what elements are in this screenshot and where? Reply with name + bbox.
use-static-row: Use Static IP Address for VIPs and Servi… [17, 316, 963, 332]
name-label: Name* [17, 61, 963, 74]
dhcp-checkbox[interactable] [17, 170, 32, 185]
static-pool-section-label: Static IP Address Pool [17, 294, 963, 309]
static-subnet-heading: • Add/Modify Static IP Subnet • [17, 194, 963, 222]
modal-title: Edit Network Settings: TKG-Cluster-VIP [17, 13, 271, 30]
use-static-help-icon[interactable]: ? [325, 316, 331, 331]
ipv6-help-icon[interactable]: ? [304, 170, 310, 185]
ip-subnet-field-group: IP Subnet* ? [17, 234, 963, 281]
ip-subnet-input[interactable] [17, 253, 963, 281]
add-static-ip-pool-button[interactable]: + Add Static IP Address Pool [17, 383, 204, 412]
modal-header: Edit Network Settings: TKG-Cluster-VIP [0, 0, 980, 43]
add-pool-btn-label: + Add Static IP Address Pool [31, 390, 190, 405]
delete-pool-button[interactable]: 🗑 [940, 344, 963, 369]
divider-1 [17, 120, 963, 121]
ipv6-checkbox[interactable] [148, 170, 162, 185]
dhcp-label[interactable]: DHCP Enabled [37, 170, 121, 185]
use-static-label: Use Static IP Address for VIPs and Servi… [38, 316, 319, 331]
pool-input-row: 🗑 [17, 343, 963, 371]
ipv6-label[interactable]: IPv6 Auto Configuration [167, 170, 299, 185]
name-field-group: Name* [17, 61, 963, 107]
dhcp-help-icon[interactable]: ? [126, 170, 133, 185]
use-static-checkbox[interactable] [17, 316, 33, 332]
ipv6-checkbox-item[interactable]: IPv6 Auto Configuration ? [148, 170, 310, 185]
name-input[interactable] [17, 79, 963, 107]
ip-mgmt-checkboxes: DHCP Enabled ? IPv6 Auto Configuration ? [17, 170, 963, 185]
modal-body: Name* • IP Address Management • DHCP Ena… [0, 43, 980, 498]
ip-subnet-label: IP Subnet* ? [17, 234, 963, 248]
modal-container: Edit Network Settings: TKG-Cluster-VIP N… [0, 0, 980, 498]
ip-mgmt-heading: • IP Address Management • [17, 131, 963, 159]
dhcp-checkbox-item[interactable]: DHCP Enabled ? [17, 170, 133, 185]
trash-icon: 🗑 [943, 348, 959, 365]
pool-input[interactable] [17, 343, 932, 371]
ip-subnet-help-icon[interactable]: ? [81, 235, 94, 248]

****************************************

*Directions:*
How many of the lines above include the string "Settings"? Reply with the number by itself.

*Solution for this task:*
3